═════ Supplied material ═════

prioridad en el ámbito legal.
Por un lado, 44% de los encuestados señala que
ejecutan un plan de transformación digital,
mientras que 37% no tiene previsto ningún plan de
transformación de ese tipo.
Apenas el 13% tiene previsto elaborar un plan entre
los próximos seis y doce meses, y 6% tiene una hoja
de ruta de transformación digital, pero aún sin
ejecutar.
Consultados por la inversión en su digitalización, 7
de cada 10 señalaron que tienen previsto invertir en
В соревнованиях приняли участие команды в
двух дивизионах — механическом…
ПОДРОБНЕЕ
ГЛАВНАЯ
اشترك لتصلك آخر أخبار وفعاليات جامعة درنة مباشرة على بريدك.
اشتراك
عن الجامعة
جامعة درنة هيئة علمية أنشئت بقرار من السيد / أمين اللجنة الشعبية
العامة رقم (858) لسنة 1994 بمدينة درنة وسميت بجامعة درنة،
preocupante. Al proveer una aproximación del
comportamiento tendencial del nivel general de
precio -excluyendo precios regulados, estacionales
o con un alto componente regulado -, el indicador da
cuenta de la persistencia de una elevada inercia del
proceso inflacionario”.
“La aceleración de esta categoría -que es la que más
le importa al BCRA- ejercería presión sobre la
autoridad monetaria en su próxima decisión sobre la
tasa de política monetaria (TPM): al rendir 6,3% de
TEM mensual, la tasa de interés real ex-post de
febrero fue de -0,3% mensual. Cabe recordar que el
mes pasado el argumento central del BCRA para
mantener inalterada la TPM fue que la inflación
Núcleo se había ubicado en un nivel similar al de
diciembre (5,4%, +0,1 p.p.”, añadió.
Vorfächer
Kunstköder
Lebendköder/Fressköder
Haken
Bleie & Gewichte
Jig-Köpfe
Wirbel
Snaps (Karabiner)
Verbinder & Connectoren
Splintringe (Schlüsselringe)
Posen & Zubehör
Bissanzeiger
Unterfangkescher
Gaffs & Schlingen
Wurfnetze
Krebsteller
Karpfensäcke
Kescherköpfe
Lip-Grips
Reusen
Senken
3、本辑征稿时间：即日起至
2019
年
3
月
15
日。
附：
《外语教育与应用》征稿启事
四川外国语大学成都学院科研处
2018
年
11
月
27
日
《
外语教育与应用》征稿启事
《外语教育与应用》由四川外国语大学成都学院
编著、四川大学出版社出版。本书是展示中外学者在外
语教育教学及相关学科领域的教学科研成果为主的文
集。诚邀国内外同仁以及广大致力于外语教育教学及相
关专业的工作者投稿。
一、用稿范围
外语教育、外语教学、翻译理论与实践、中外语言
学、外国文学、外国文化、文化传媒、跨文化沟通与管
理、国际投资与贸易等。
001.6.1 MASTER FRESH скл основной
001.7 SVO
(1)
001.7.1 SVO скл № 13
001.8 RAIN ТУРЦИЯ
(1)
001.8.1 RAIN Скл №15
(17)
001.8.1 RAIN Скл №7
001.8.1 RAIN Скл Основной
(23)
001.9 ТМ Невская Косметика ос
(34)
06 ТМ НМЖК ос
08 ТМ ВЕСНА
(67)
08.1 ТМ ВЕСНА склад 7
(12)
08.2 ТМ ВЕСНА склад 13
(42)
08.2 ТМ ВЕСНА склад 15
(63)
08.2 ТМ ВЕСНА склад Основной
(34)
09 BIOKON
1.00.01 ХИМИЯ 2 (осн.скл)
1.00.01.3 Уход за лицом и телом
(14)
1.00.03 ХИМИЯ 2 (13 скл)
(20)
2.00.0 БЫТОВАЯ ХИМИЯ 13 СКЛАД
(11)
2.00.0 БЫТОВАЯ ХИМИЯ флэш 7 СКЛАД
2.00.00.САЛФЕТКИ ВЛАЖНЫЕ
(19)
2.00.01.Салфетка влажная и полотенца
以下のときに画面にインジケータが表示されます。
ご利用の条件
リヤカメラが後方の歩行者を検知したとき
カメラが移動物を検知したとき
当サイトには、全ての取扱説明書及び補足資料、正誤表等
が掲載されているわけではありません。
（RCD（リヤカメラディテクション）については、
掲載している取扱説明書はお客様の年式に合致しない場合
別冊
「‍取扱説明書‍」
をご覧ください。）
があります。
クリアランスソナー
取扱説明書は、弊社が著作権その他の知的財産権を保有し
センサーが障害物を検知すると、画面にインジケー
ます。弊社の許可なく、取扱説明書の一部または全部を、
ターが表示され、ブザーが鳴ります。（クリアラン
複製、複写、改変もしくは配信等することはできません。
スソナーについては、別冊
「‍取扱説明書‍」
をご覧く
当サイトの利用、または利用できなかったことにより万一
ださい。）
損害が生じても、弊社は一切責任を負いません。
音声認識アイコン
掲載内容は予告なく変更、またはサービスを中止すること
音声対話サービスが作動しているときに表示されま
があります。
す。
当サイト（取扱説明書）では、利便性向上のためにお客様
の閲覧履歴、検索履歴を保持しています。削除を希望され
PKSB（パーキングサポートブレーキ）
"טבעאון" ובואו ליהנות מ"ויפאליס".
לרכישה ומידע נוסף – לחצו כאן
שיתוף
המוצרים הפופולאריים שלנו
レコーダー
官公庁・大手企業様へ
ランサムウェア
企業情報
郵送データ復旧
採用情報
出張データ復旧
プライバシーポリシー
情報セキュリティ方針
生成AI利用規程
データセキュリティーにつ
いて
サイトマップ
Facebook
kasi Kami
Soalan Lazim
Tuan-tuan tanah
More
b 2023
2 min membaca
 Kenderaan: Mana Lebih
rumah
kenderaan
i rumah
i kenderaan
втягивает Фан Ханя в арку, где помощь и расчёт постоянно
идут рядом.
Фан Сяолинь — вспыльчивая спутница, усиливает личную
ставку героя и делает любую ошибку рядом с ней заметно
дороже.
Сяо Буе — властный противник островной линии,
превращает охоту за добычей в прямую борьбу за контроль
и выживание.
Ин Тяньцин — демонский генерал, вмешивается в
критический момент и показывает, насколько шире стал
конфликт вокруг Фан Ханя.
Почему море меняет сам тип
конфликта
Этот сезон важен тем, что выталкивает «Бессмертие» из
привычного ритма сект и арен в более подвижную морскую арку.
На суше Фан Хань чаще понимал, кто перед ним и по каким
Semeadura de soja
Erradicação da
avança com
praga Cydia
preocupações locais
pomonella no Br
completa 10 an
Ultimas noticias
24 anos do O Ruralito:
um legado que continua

═════

● Task prompt: Set down precisely the lines above between the line holding "جامعة درنة هيئة" and the line holding "tasa de política", inclusive, and nothing beyond them.

● Reply to the task:
جامعة درنة هيئة علمية أنشئت بقرار من السيد / أمين اللجنة الشعبية
العامة رقم (858) لسنة 1994 بمدينة درنة وسميت بجامعة درنة،
preocupante. Al proveer una aproximación del
comportamiento tendencial del nivel general de
precio -excluyendo precios regulados, estacionales
o con un alto componente regulado -, el indicador da
cuenta de la persistencia de una elevada inercia del
proceso inflacionario”.
“La aceleración de esta categoría -que es la que más
le importa al BCRA- ejercería presión sobre la
autoridad monetaria en su próxima decisión sobre la
tasa de política monetaria (TPM): al rendir 6,3% de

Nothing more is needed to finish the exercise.